Bien que le Code rural autorise la cession du bail dans le cadre familial, un certain formalisme est à respecter. Il faut d’abord prévenir son propriétaire qui doit donner son accord. « Dans le cas d’une cession familiale, l’enjeu est de respecter les conditions prévues par le statut du fermage, ce n’est pas parce que c’est autorisé que l’on fait ce qu’on veut », avance Cyril Dannoux, conseiller en gestion de patrimoine chez Cerfrance BFC (Bourgogne-Franche-Comté).
Se rapprocher de son bailleur
Il faut donc se rapprocher de son propriétaire, même si l’on cède le bail à son enfant. « Dans la plupart des cas, cela ne pose pas de problème, constate Cyril Dannoux. Si toutefois le bailleur refuse, il peut y avoir un recours devant le tribunal paritaire des baux ruraux (TPBR). Si une telle situation se présente, il est préférable d’être accompagné d’un avocat. » Pour prendre sa décision, le tribunal appréciera la situation au cas par cas (diligences des parties, respect du paiement de fermage, conditions remplies par le cessionnaire…).
Autre cas de figure à avoir en tête : la possibilité pour le propriétaire des terres de les reprendre pour les exploiter à son profit. « Quoi qu’il en soit, les propriétaires méritent d’être vus pour connaître leurs intentions et parler des projets de la ferme », insiste Marie-Annick Naudin.
En savoir plus | Fermage : le bail rural cessible, un outil pour sécuriser la transmission du foncier
Dans certains cas, cela peut avoir un intérêt pour le repreneur familial de signer un nouveau bail, comme un bail rural à long terme si ce n’était pas le cas jusqu’ici. « Cela peut entraîner une hausse du montant du fermage mais, en contrepartie, on sécurise le repreneur avec une visibilité sur une bonne partie de la carrière », précise Hervé Paris, expert transmission au Crédit agricole Champagne-Bourgogne.
S’il y a plusieurs descendants repreneurs, le partage du foncier loué doit se faire dans l’équité pour anticiper les mésententes. « Il faut imaginer des schémas sur-mesure où les enfants peuvent travailler ensemble mais avec des droits personnels sur le foncier loué, c’est plus sécurisant », estime Cyril Dannoux.

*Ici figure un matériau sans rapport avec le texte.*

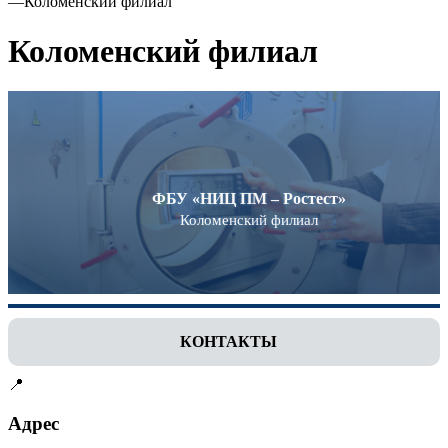
—
Коломенский филиал
Коломенский филиал
ФБУ «НИЦ ПМ – Ростест»
Коломенский филиал
КОНТАКТЫ
📍
Адрес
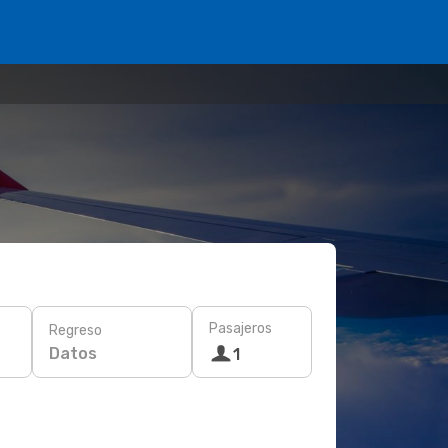
Pasajeros
Regreso
Datos
1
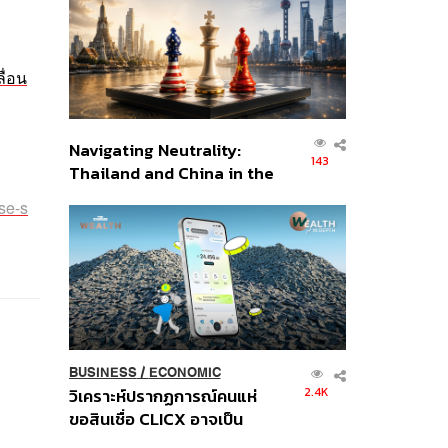
ก
อินโดนีเซีย
ื่อน
Navigating Neutrality:
143
Thailand and China in the
Age of a New Global
se-s
Order
BUSINESS
/
ECONOMIC
2.4K
วิเคราะห์ปรากฏการณ์คนแห่
ขอสินเชื่อ CLICX อาจเป็น
เพียงยอดภูเขาน้ำแข็ง ของ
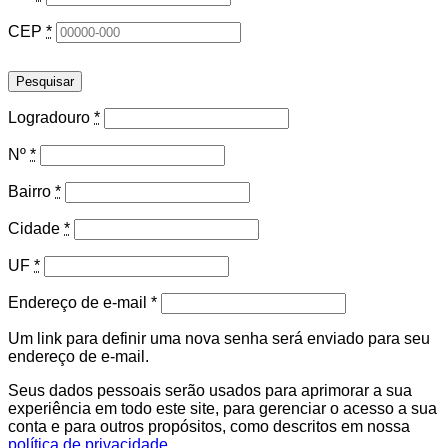
CEP
*
Pesquisar
Logradouro
*
Nº
*
Bairro
*
Cidade
*
UF
*
Obrigatório
Endereço de e-mail
*
Um link para definir uma nova senha será enviado para seu
endereço de e-mail.
Seus dados pessoais serão usados para aprimorar a sua
experiência em todo este site, para gerenciar o acesso a sua
conta e para outros propósitos, como descritos em nossa
política de privacidade
.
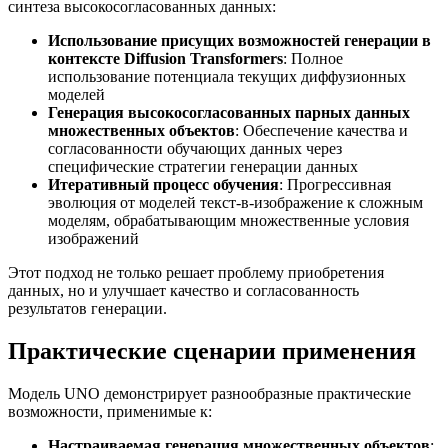
синтеза высокосогласованных данных:
Использование присущих возможностей генерации в
контексте Diffusion Transformers
: Полное
использование потенциала текущих диффузионных
моделей
Генерация высокосогласованных парных данных
множественных объектов
: Обеспечение качества и
согласованности обучающих данных через
специфические стратегии генерации данных
Итеративный процесс обучения
: Прогрессивная
эволюция от моделей текст-в-изображение к сложным
моделям, обрабатывающим множественные условия
изображений
Этот подход не только решает проблему приобретения
данных, но и улучшает качество и согласованность
результатов генерации.
Практические сценарии применения
Модель UNO демонстрирует разнообразные практические
возможности, применимые к:
Настраиваемая генерация множественных объектов
:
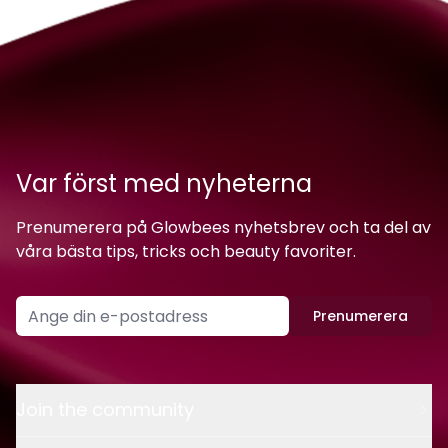
Var först med nyheterna
Prenumerera på Glowbees nyhetsbrev och ta del av
våra bästa tips, tricks och beauty favoriter.
Prenumerera
Join the community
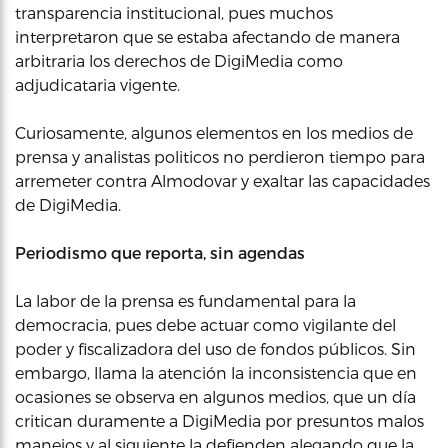
transparencia institucional, pues muchos
interpretaron que se estaba afectando de manera
arbitraria los derechos de DigiMedia como
adjudicataria vigente.
Curiosamente, algunos elementos en los medios de
prensa y analistas politicos no perdieron tiempo para
arremeter contra Almodovar y exaltar las capacidades
de DigiMedia.
Periodismo que reporta, sin agendas
La labor de la prensa es fundamental para la
democracia, pues debe actuar como vigilante del
poder y fiscalizadora del uso de fondos públicos. Sin
embargo, llama la atención la inconsistencia que en
ocasiones se observa en algunos medios, que un día
critican duramente a DigiMedia por presuntos malos
manejos y al siguiente la defienden alegando que la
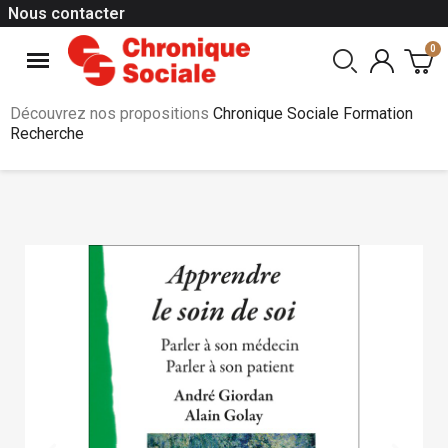
Nous contacter
Découvrez nos propositions
Chronique Sociale Formation
Recherche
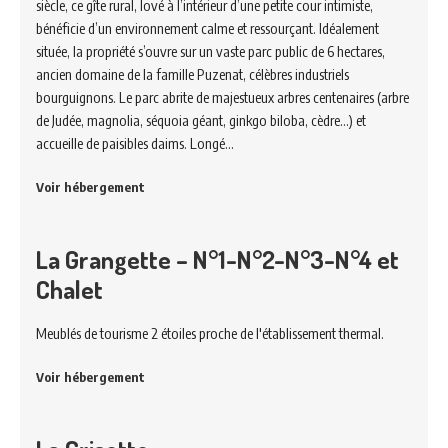
siècle, ce gîte rural, lové à l’intérieur d’une petite cour intimiste,
bénéficie d’un environnement calme et ressourçant. Idéalement
située, la propriété s’ouvre sur un vaste parc public de 6 hectares,
ancien domaine de la famille Puzenat, célèbres industriels
bourguignons. Le parc abrite de majestueux arbres centenaires (arbre
de Judée, magnolia, séquoia géant, ginkgo biloba, cèdre…) et
accueille de paisibles daims. Longé…
Voir hébergement
La Grangette – N°1-N°2-N°3-N°4 et
Chalet
Meublés de tourisme 2 étoiles proche de l'établissement thermal.
Voir hébergement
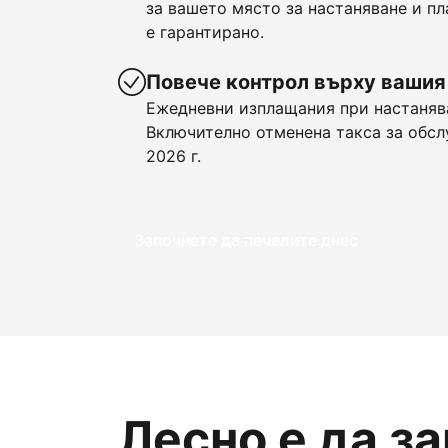
за вашето място за настаняване и пл
е гарантирано.
Повече контрол върху вашия
Ежедневни изплащания при настанява
Включително отменена такса за обсл
2026 г.
Започнете да печелите днес
Лесно е да з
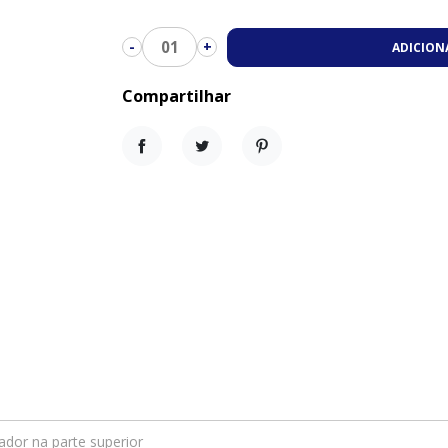
01
-
+
ADICION
Compartilhar
Compartilhar
Tweet
Pinterest
or na parte superior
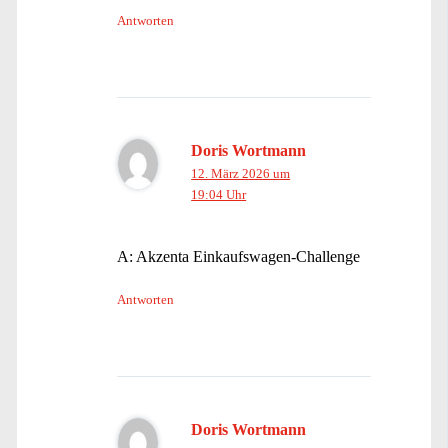
Antworten
Doris Wortmann
12. März 2026 um
19:04 Uhr
A: Akzenta Einkaufswagen-Challenge
Antworten
Doris Wortmann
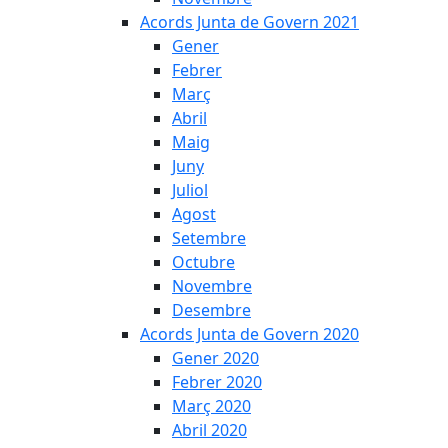
Acords Junta de Govern 2021
Gener
Febrer
Març
Abril
Maig
Juny
Juliol
Agost
Setembre
Octubre
Novembre
Desembre
Acords Junta de Govern 2020
Gener 2020
Febrer 2020
Març 2020
Abril 2020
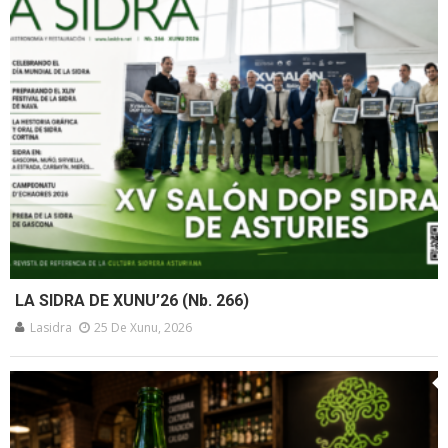
LA SIDRA DE XUNU’26 (Nb. 266)
Lasidra
25 De Xunu, 2026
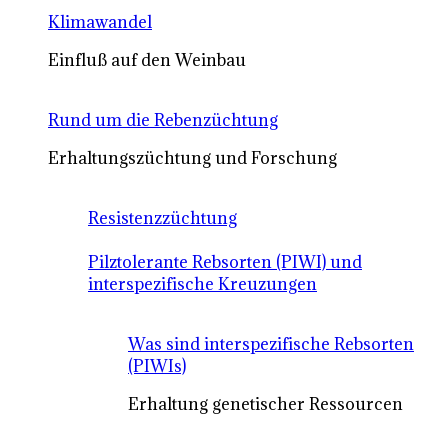
Klimawandel
Einfluß auf den Weinbau
Rund um die Rebenzüchtung
Erhaltungszüchtung und Forschung
Resistenzzüchtung
Pilztolerante Rebsorten (PIWI) und
interspezifische Kreuzungen
Was sind interspezifische Rebsorten
(PIWIs)
Erhaltung genetischer Ressourcen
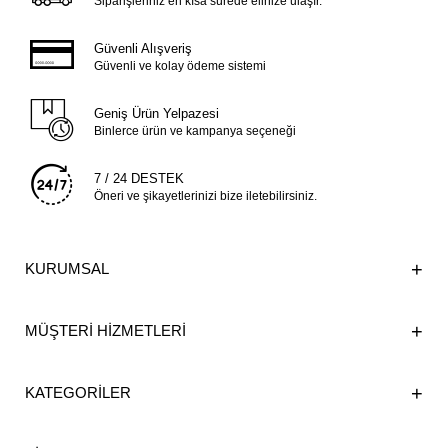
Siparişleriniz en kısa sürede elinize ulaşır.
Güvenli Alışveriş
Güvenli ve kolay ödeme sistemi
Geniş Ürün Yelpazesi
Binlerce ürün ve kampanya seçeneği
7 / 24 DESTEK
Öneri ve şikayetlerinizi bize iletebilirsiniz.
KURUMSAL
MÜŞTERİ HİZMETLERİ
KATEGORİLER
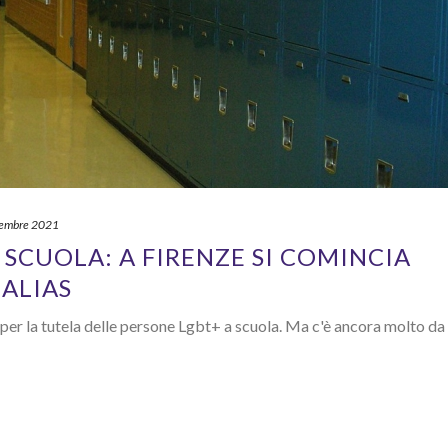
tembre 2021
 SCUOLA: A FIRENZE SI COMINCIA
 ALIAS
 per la tutela delle persone Lgbt+ a scuola. Ma c'è ancora molto da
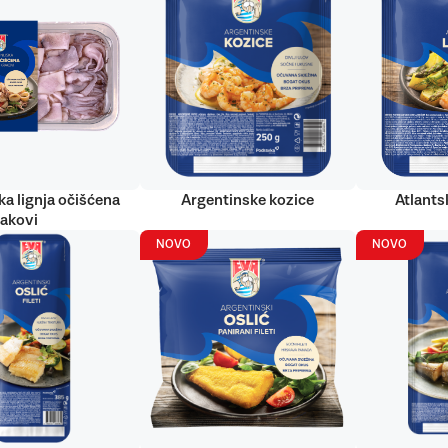
ka lignja očišćena
Argentinske kozice
Atlantsk
rakovi
NOVO
NOVO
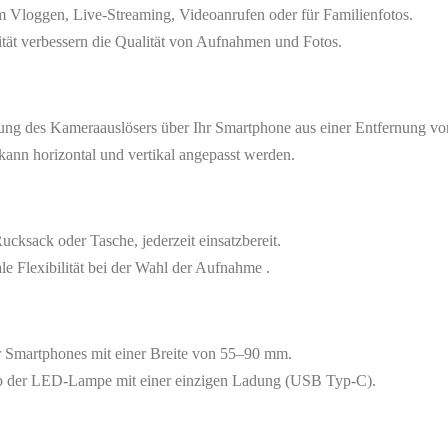
m Vloggen, Live-Streaming, Videoanrufen oder für Familienfotos.
ität verbessern die Qualität von Aufnahmen und Fotos.
ung des Kameraauslösers über Ihr Smartphone aus einer Entfernung vo
nn horizontal und vertikal angepasst werden.
ucksack oder Tasche, jederzeit einsatzbereit.
le Flexibilität bei der Wahl der Aufnahme
.
r Smartphones mit einer Breite von 55–90 mm.
ieb der LED-Lampe mit einer einzigen Ladung (USB Typ-C).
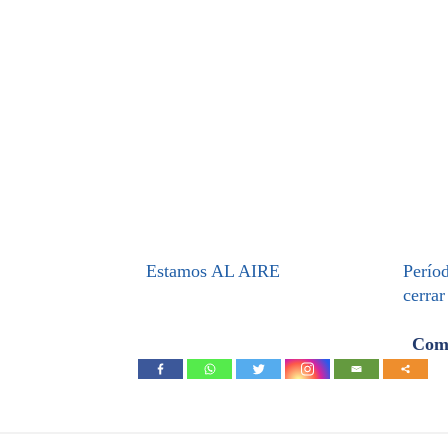
Estamos AL AIRE
Períod
cerrar
Comp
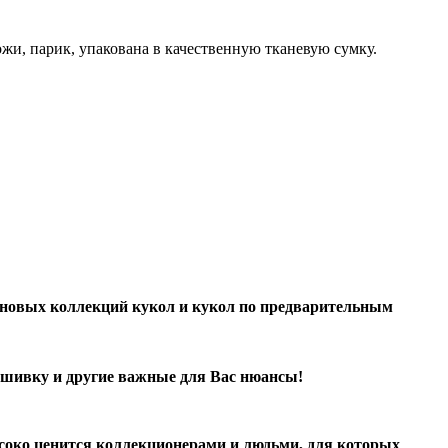
ожи, парик
, упакована в качественную тканевую сумку.
е новых коллекций кукол и кукол по предварительным
ошивку и другие важные для Вас нюансы!
ысоко ценится коллекционерами и людьми, для которых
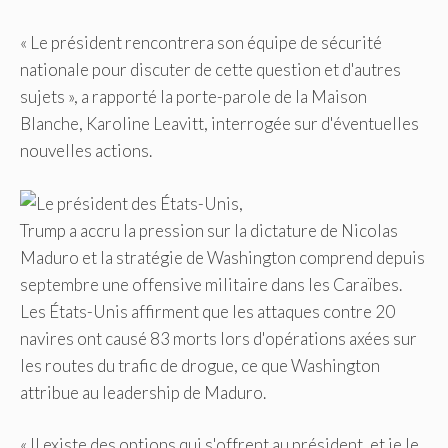
« Le président rencontrera son équipe de sécurité
nationale pour discuter de cette question et d'autres
sujets », a rapporté la porte-parole de la Maison
Blanche, Karoline Leavitt, interrogée sur d'éventuelles
nouvelles actions.
Trump a accru la pression sur la dictature de Nicolas
Maduro et la stratégie de Washington comprend depuis
septembre une offensive militaire dans les Caraïbes.
Les États-Unis affirment que les attaques contre 20
navires ont causé 83 morts lors d'opérations axées sur
les routes du trafic de drogue, ce que Washington
attribue au leadership de Maduro.
« Il existe des options qui s'offrent au président, et je le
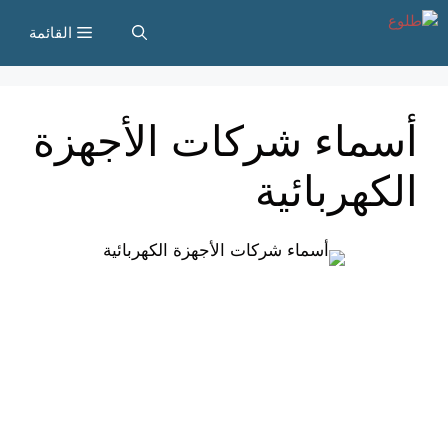
نتقل
القائمة
لى
لمحتوى
أسماء شركات الأجهزة
الكهربائية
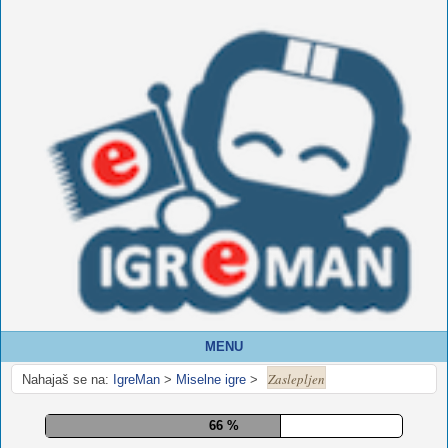
MENU
Zaslepljen
Nahajaš se na:
IgreMan
>
Miselne igre
>
71 %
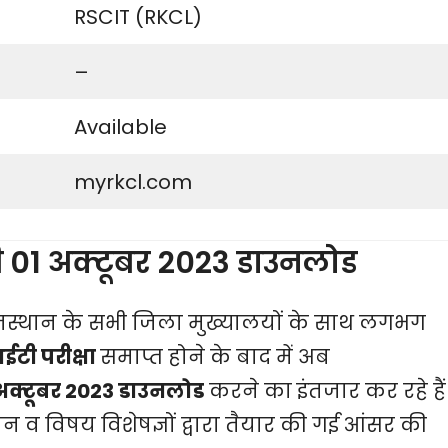
RSCIT (RKCL)
–
Available
myrkcl.com
1 अक्टूबर 2023 डाउनलोड
्थान के सभी जिला मुख्यालयों के साथ लगभग
ी परीक्षा
समाप्त होने के बाद में अब
क्टूबर 2023 डाउनलोड
करने का इंतजार कर रहे हैं
 व विषय विशेषज्ञों द्वारा तैयार की गई आंसर की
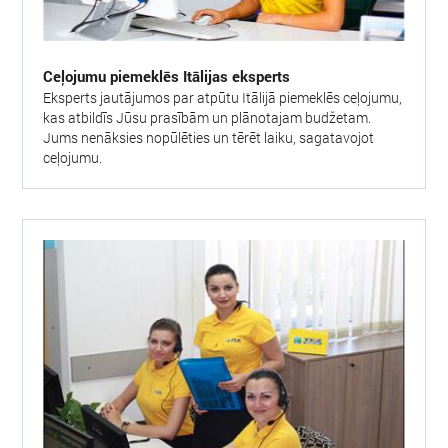
Ceļojumu piemeklēs Itālijas eksperts
Eksperts jautājumos par atpūtu Itālijā piemeklēs ceļojumu,
kas atbildīs Jūsu prasībām un plānotajam budžetam.
Jums nenāksies nopūlēties un tērēt laiku, sagatavojot
ceļojumu.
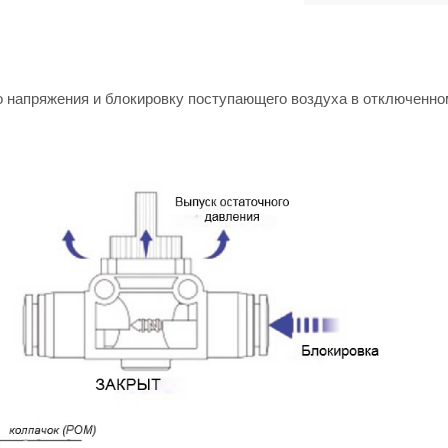
о напряжения и блокировку поступающего воздуха в отключенно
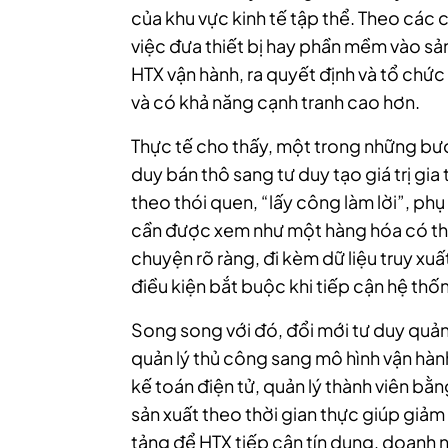
của khu vực kinh tế tập thể. Theo các 
việc đưa thiết bị hay phần mềm vào sản
HTX vận hành, ra quyết định và tổ chức
và có khả năng cạnh tranh cao hơn.
Thực tế cho thấy, một trong những bướ
duy bán thô sang tư duy tạo giá trị gia
theo thói quen, “lấy công làm lời”, ph
cần được xem như một hàng hóa có thư
chuyện rõ ràng, đi kèm dữ liệu truy xu
điều kiện bắt buộc khi tiếp cận hệ thố
Song song với đó, đổi mới tư duy quản 
quản lý thủ công sang mô hình vận hàn
kế toán điện tử, quản lý thành viên bằ
sản xuất theo thời gian thực giúp giảm
tảng để HTX tiếp cận tín dụng, doanh 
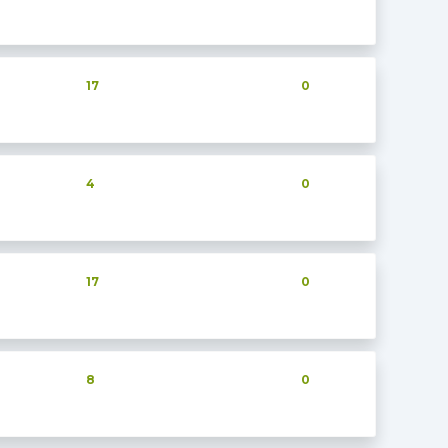
17
0
4
0
17
0
8
0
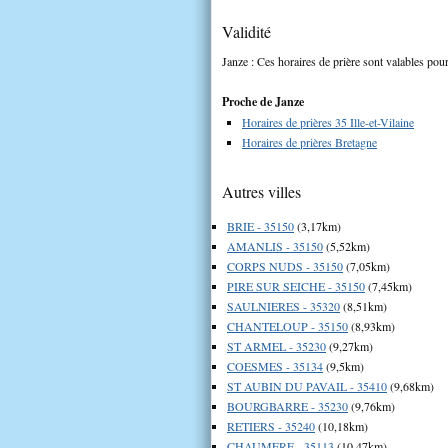
Validité
Janze : Ces horaires de prière sont valables pour
Proche de Janze
Horaires de prières 35 Ille-et-Vilaine
Horaires de prières Bretagne
Autres villes
BRIE - 35150
(3,17km)
AMANLIS - 35150
(5,52km)
CORPS NUDS - 35150
(7,05km)
PIRE SUR SEICHE - 35150
(7,45km)
SAULNIERES - 35320
(8,51km)
CHANTELOUP - 35150
(8,93km)
ST ARMEL - 35230
(9,27km)
COESMES - 35134
(9,5km)
ST AUBIN DU PAVAIL - 35410
(9,68km)
BOURGBARRE - 35230
(9,76km)
RETIERS - 35240
(10,18km)
CHAUMERE - 35113
(10,47km)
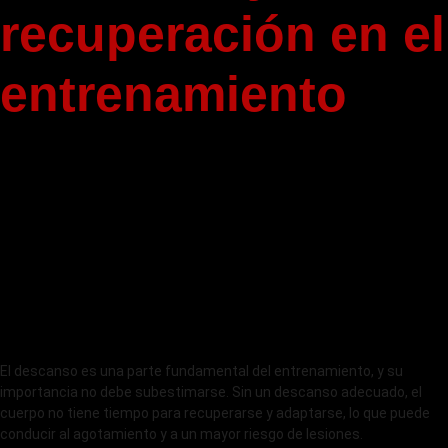
recuperación en el
entrenamiento
El descanso es una parte fundamental del entrenamiento, y su
importancia no debe subestimarse. Sin un descanso adecuado, el
cuerpo no tiene tiempo para recuperarse y adaptarse, lo que puede
conducir al agotamiento y a un mayor riesgo de lesiones.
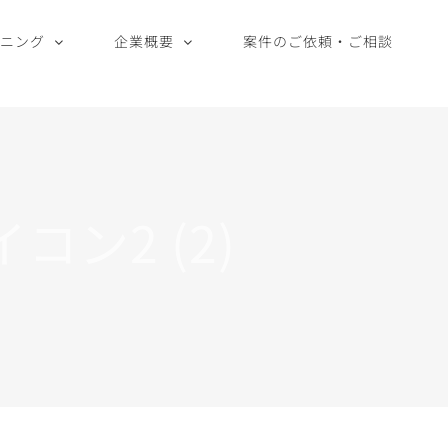
ーニング
企業概要
案件のご依頼・ご相談
ン2 (2)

La transmission concerne aussi les propriétaires fonciers
D’après une enquête menée par l’association Terre de liens et restituée dans son rapport La propriété des terres agricoles en France, à qui profiter la terre, 85 % de la SAU française, soit 22 millions d’hectares, sont la propriété privée de près de 4,2 millions d’individus. Ces propriétaires détiennent en moyenne des parcelles de cinq hectares. La taille moyenne des fermes d’après le recensement agricole de 2020 est de 69 hectares. Ainsi, un agriculteur qui travaille des terres en location, loue des terres à 14 propriétaires différents en moyenne. Les propriétaires sont dans l’ensemble plutôt âgés : la moitié de la SAU française est détenue par des personnes qui ont plus de 65 ans. Ce sont donc 13 millions d’hectares qui pourraient changer de propriétaire dans les dix prochaines années, par héritage, donation ou vente.